═════ Provided data ═════

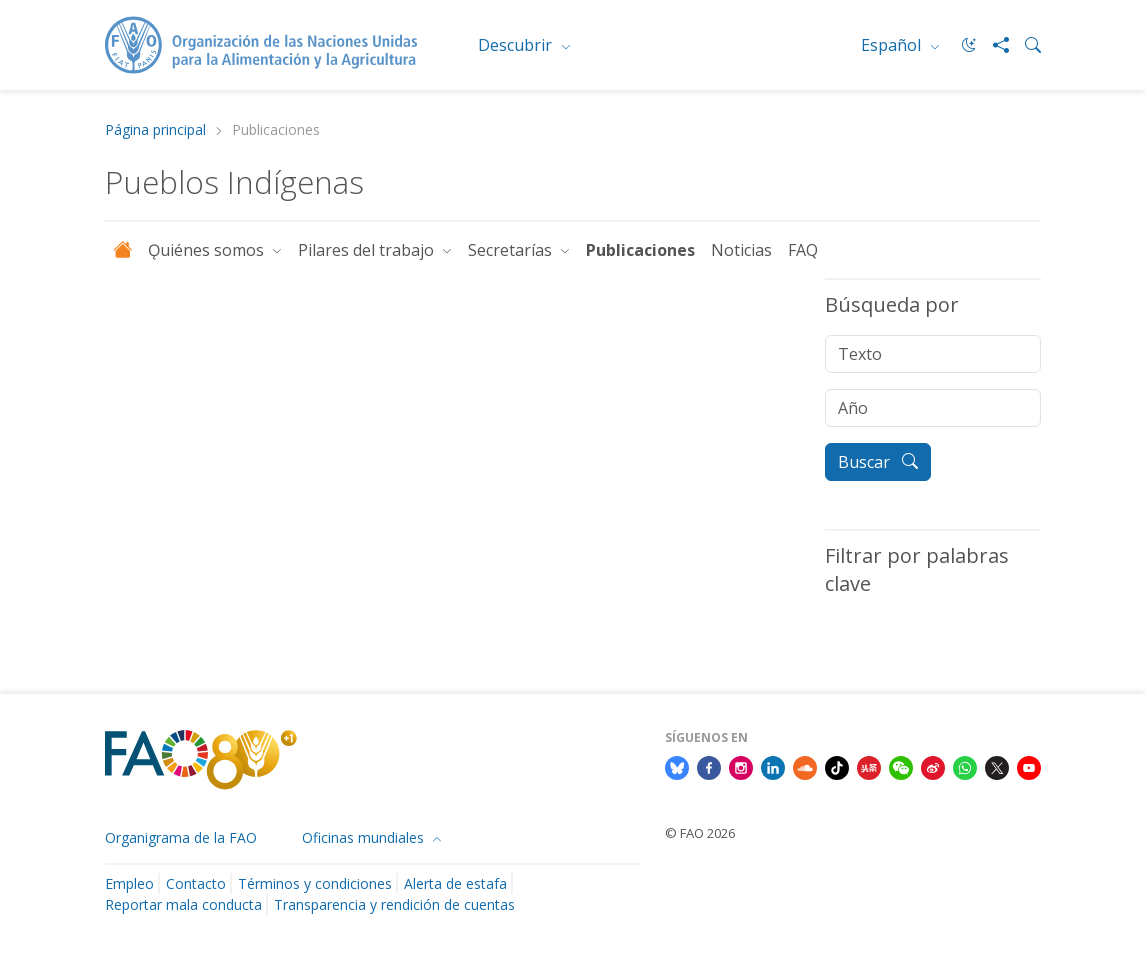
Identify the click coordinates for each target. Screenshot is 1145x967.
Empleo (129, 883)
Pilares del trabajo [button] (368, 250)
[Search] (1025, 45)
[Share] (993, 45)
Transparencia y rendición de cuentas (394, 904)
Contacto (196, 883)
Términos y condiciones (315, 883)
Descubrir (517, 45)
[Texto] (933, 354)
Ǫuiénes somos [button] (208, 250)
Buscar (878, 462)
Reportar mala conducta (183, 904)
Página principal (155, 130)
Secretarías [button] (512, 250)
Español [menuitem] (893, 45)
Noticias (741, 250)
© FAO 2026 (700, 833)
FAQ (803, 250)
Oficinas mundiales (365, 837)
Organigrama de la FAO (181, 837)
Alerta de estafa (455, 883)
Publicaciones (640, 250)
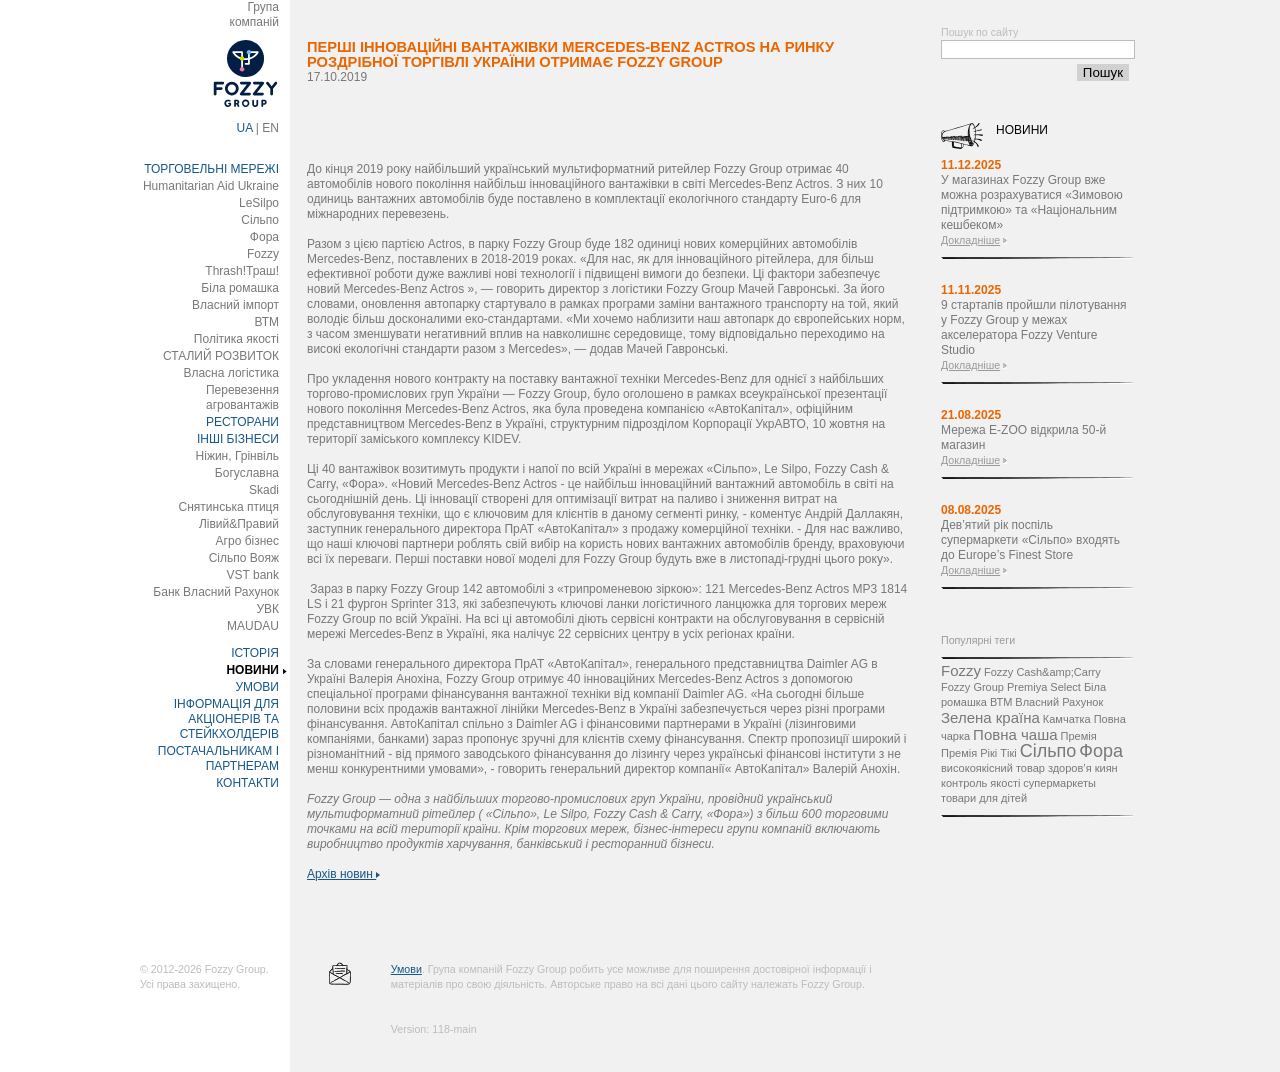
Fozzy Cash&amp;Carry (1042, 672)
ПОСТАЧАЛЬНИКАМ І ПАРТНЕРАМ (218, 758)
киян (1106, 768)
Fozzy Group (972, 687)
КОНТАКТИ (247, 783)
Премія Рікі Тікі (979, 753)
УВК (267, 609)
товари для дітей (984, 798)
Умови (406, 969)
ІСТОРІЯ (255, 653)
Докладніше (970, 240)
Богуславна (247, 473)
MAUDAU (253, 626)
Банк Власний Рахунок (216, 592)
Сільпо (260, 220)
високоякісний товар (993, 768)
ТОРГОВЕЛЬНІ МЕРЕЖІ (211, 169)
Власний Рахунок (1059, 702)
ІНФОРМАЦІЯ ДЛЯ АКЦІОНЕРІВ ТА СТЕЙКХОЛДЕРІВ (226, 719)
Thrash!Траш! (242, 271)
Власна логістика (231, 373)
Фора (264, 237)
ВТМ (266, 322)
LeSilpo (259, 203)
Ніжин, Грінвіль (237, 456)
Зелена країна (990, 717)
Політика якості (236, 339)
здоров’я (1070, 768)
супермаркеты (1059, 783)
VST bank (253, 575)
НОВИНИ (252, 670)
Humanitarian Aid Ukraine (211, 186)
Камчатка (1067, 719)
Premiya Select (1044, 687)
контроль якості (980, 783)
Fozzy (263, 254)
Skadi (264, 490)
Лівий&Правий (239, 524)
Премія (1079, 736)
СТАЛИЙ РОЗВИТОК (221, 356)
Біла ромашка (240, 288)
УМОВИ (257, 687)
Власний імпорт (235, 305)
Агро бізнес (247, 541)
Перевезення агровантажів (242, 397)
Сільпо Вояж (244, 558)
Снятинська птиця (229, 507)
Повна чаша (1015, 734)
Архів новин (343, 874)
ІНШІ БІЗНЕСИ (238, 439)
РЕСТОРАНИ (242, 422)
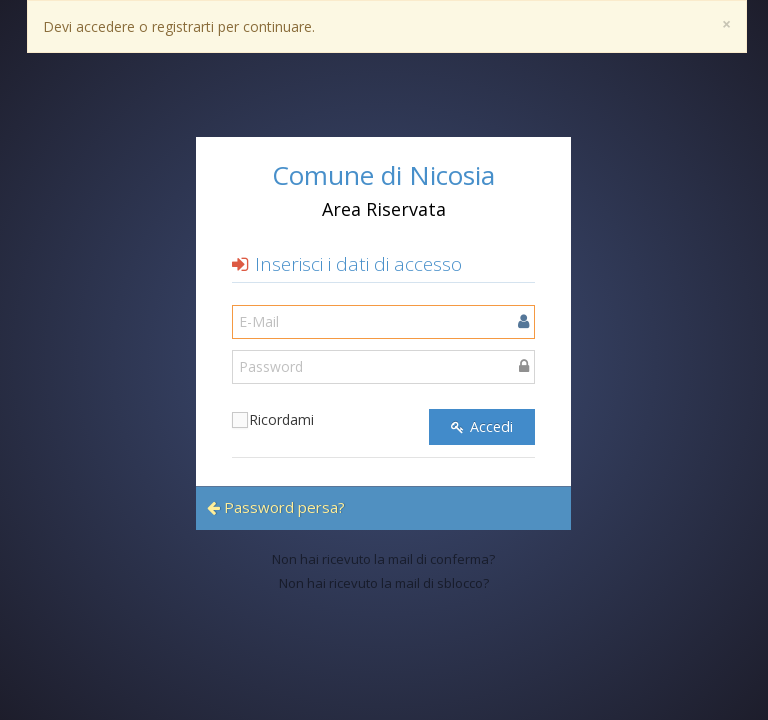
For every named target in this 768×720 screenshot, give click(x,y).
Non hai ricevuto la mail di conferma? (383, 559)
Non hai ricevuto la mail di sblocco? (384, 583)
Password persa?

═════

**Your task:**
Before printing anything, remove the pictures; then print all the records exactly.

**Solution to this task:**
Identify the click coordinates for each target. Screenshot is 1145x967.
Empleo (129, 883)
Pilares del trabajo [button] (368, 250)
[Search] (1025, 45)
[Share] (993, 45)
Transparencia y rendición de cuentas (394, 904)
Contacto (196, 883)
Términos y condiciones (315, 883)
Descubrir (517, 45)
[Texto] (933, 354)
Ǫuiénes somos [button] (208, 250)
Buscar (878, 462)
Reportar mala conducta (183, 904)
Página principal (155, 130)
Secretarías [button] (512, 250)
Español [menuitem] (893, 45)
Noticias (741, 250)
© FAO 2026 (700, 833)
FAQ (803, 250)
Oficinas mundiales (365, 837)
Organigrama de la FAO (181, 837)
Alerta de estafa (455, 883)
Publicaciones (640, 250)
Fozzy Cash&amp;Carry (1042, 672)
ПОСТАЧАЛЬНИКАМ І ПАРТНЕРАМ (218, 758)
киян (1106, 768)
Fozzy Group (972, 687)
КОНТАКТИ (247, 783)
Премія Рікі Тікі (979, 753)
УВК (267, 609)
товари для дітей (984, 798)
Умови (406, 969)
ІСТОРІЯ (255, 653)
Докладніше (970, 240)
Богуславна (247, 473)
MAUDAU (253, 626)
Банк Власний Рахунок (216, 592)
Сільпо (260, 220)
високоякісний товар (993, 768)
ТОРГОВЕЛЬНІ МЕРЕЖІ (211, 169)
Власний Рахунок (1059, 702)
ІНФОРМАЦІЯ ДЛЯ АКЦІОНЕРІВ ТА СТЕЙКХОЛДЕРІВ (226, 719)
Thrash!Траш! (242, 271)
Власна логістика (231, 373)
Фора (264, 237)
ВТМ (266, 322)
LeSilpo (259, 203)
Ніжин, Грінвіль (237, 456)
Зелена країна (990, 717)
Політика якості (236, 339)
здоров’я (1070, 768)
супермаркеты (1059, 783)
VST bank (253, 575)
НОВИНИ (252, 670)
Humanitarian Aid Ukraine (211, 186)
Камчатка (1067, 719)
Premiya Select (1044, 687)
контроль якості (980, 783)
Fozzy (263, 254)
Skadi (264, 490)
Лівий&Правий (239, 524)
Премія (1079, 736)
СТАЛИЙ РОЗВИТОК (221, 356)
Біла ромашка (240, 288)
УМОВИ (257, 687)
Власний імпорт (235, 305)
Агро бізнес (247, 541)
Перевезення агровантажів (242, 397)
Сільпо Вояж (244, 558)
Снятинська птиця (229, 507)
Повна чаша (1015, 734)
Архів новин (343, 874)
ІНШІ БІЗНЕСИ (238, 439)
РЕСТОРАНИ (242, 422)
For every named target in this 768×720 screenshot, give click(x,y).
Non hai ricevuto la mail di conferma? (383, 559)
Non hai ricevuto la mail di sblocco? (384, 583)
Password persa?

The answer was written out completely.